Recorded data:
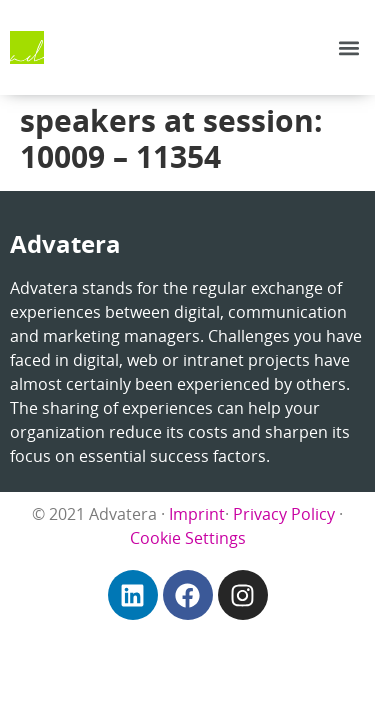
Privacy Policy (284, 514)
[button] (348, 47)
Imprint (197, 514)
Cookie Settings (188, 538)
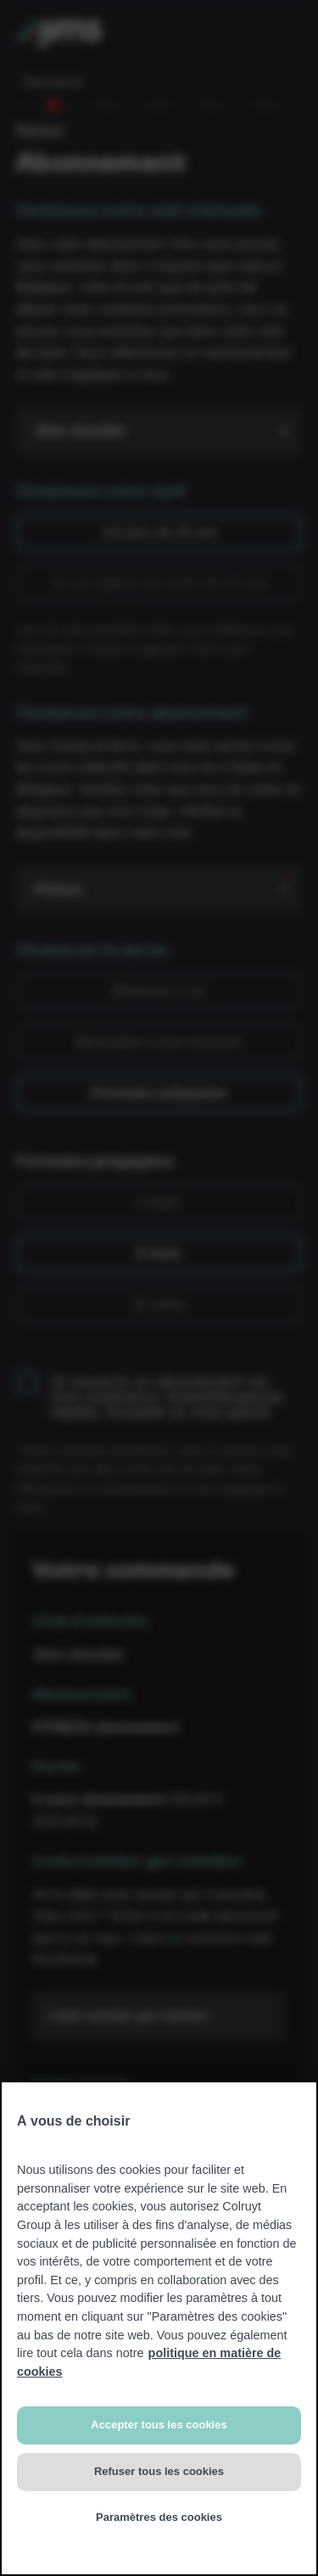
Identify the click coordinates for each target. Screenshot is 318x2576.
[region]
---
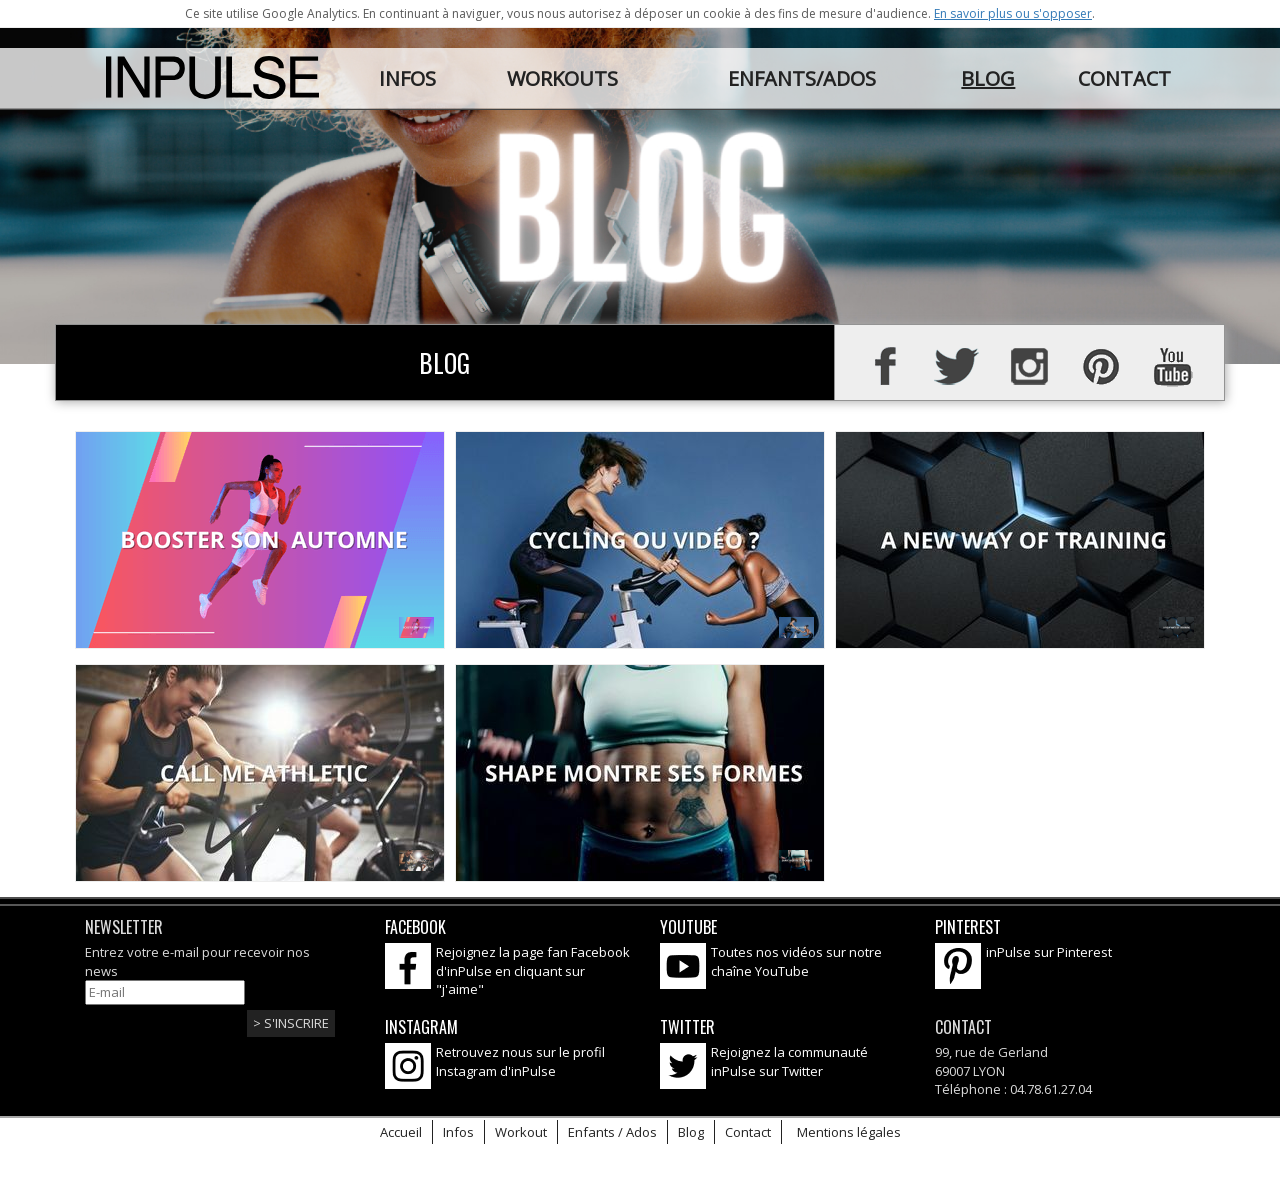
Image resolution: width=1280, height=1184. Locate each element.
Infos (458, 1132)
---
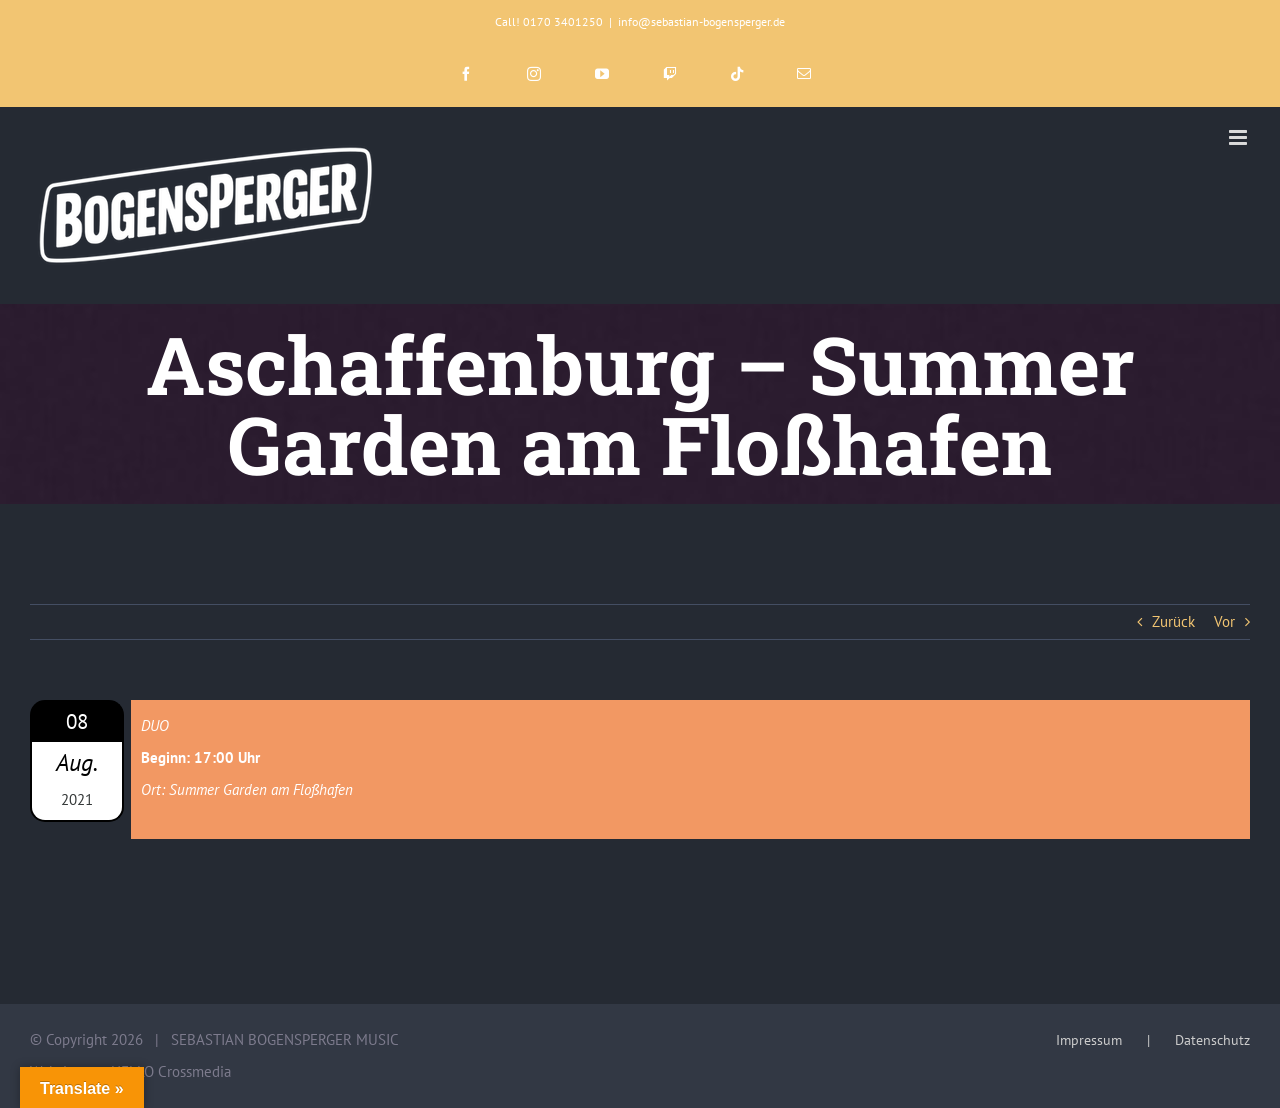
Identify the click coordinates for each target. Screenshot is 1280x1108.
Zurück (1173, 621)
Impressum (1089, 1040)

What this task involves:
The response should be the listing above, limited to the lines between the one holding "Image resolution: width=1280, height=1184." and the one holding "Infos (458, 1132)", inclusive, reproduced exactly.

Reply:
Image resolution: width=1280, height=1184. Locate each element.
Infos (458, 1132)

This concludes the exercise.